When I was a little girl, my family lived in Norfolk, Virginia for a while. About once a week we would walk to an ice cream shop near our house. I remember that there were two kinds of ice cream that I would get, butter brickle and peppermint candy, alternating at each visit–one week a scoop of butter brickle, the next week a scoop of peppermint candy. After we left Virginia I went without peppermint candy ice cream for many years simply because no one else made it. Finally, however, grocery stores began selling it, but only for a couple of months out of the year. A few years ago, for whatever quirk of consumer fate, only one store in my area sold peppermint candy ice cream and it tasted as though it had been left over from the previous year. Gag.
I am really slow on the uptake, I guess, because I didn’t consider that I could make peppermint candy ice cream at home. Clearly, sometimes I do not use my brain to its best advantage. I think I need one of those evangelic preachers that go around smacking people on the forehead and yelling, “BE HEALED!”
Luckily, I got myself some healing where ice cream is concerned and now have a recipe for a delicious peppermint candy ice cream that I can make right here in the comfort of my own home. No longer am I dependent on the arbitrary whims of manufacturers and grocers. I am the captain of my…er…ice cream. At least I’m the captain of something.
This recipe is custard based, which means that it has eggs and it is cooked. Peppermint extract is added for flavor and red food coloring is added to give the ice cream a pink color. Crushed peppermint candies add just the right amount of candy crunch and a little extra flavor.
- 3 cups heavy cream
- 1 1/2 cups whole milk
- 1 cup sugar
- 1/4 teaspoon salt
- 6 egg yolks
- 2 teaspoons peppermint extract
- 1 teaspoon real vanilla extract
- 2-4 drops red food coloring (optional)
- 1 cup crushed peppermint candies (I used a 6 ounce box of peppermint candy canes–there were 12 candy canes in the box)
To crush the peppermint candies: Place the candy in a sturdy food grade plastic bag. Break the candy by firmly tapping it with a rolling pin. The candy breaks fairly easily, so don’t hit it too hard or else the candy will be powdered instead of in smallish chunks.
- In a heavy saucepan, heat the cream, milk, sugar, and salt stirring just until steam starts to rise. Do not boil.
- In a medium size bowl, whisk together the egg yolks. Temper the egg yolks by slowly pouring about 2 cups of the hot cream mixture into the egg yolks while whisking constantly.
- Pour the tempered egg yolk/cream mixture back into the saucepan while stirring.
- Over medium heat, continue to stir the mixture until it is thickened and coats the back of a metal spoon. Slide your finger across the back of the coated spoon. If a definitive line remains, then the custard is done. If not, continue to cook and stir the mixture, testing periodically with the spoon until the custard has developed.
- Stir in the red food coloring, if desired.

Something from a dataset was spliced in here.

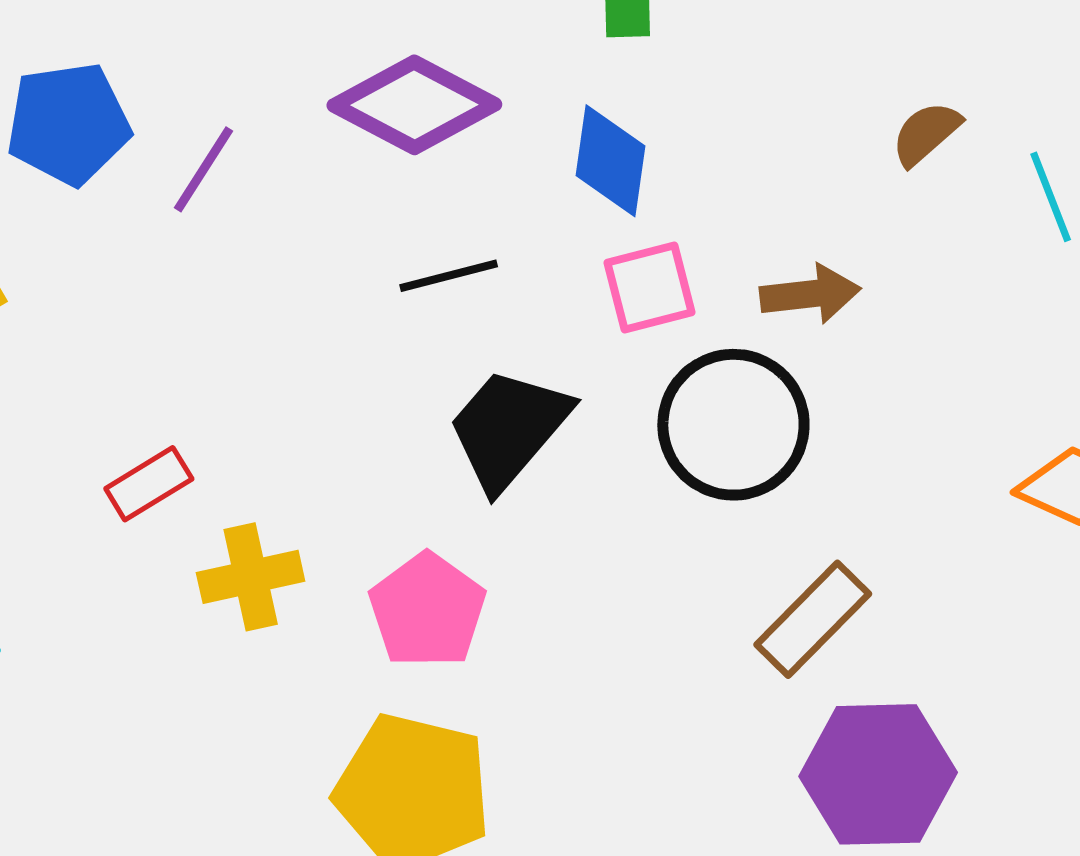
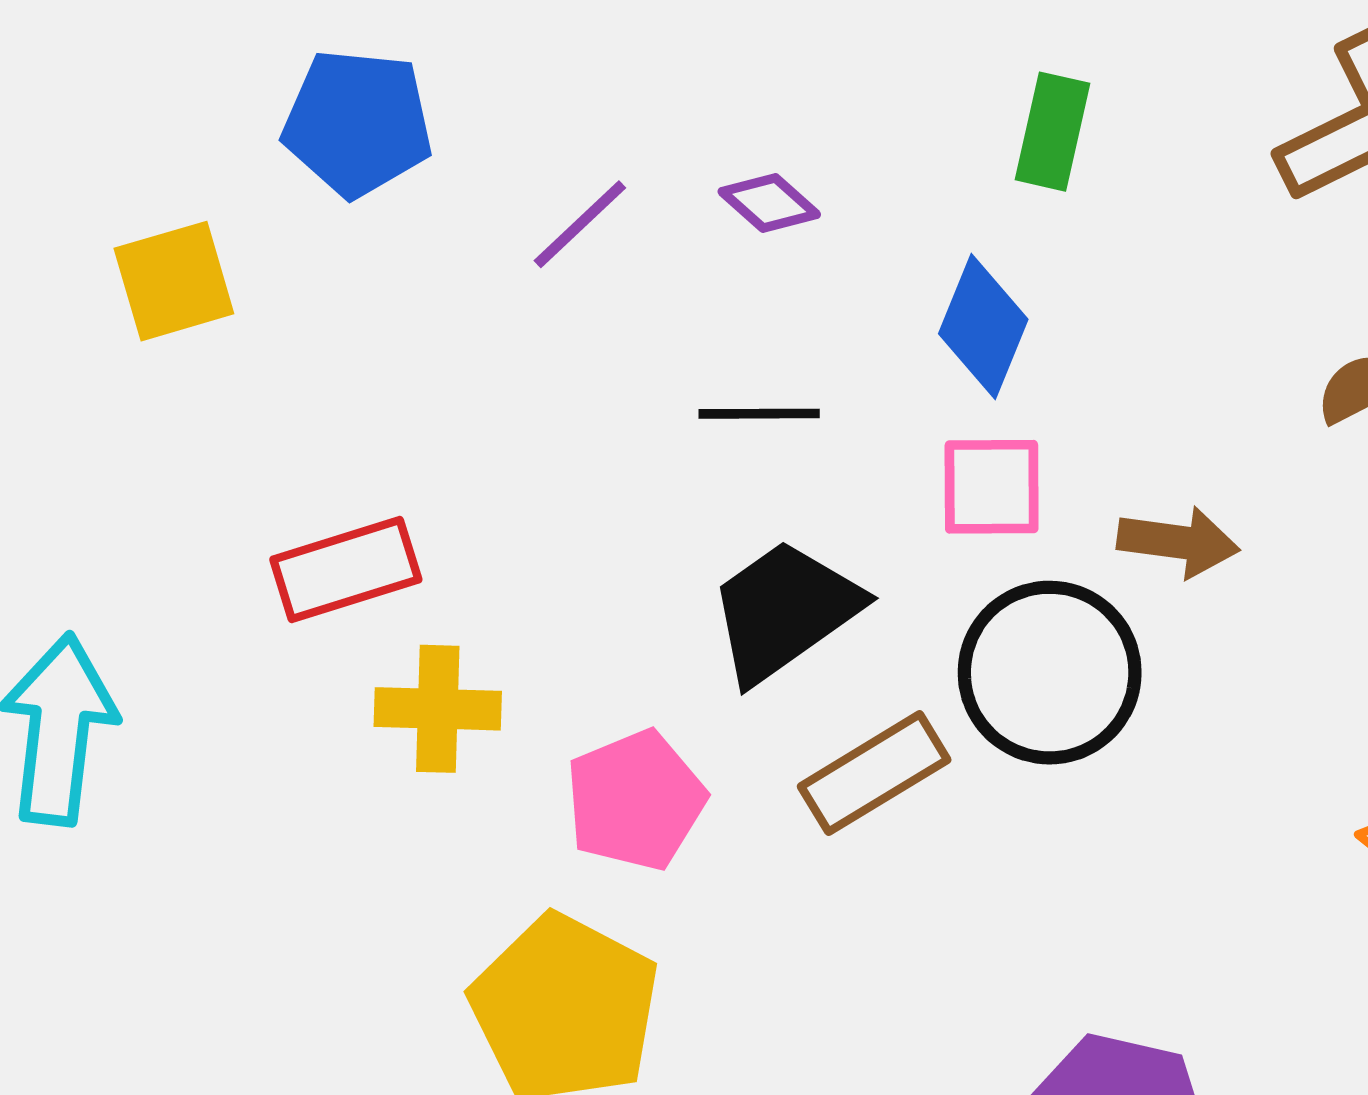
purple diamond: (414, 105) -> (769, 203), size x0.5
purple line: (204, 169) -> (580, 224), moved
red rectangle: (149, 484) -> (346, 569), size x1.4
brown rectangle: (813, 619) -> (874, 773), moved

- Place the pot with the custard into an ice bath and stir until the mixture has cooled. (I set the pot in a large bowl about a quarter filled with ice. Use whatever you have available, even the kitchen sink with some ice in will do the trick.)
- After the custard has cooled, stir in the peppermint and vanilla extracts. Cover and put in the refrigerator for several hours or overnight until completely chilled.
- Process according to manufacturers instructions in an ice cream freezer. Remove dasher from ice cream and while the ice cream is still soft, stir in the peppermint candies. Cover the ice cream and place in freezer for several hours or over night until firm (this is called ripening the ice cream).
Note: Sometimes the candy pieces have a tendency to settle to the bottom of the ice cream. Part way through the ripening process, when the ice cream is more firm, stir the ice cream to redistribute the candy pieces.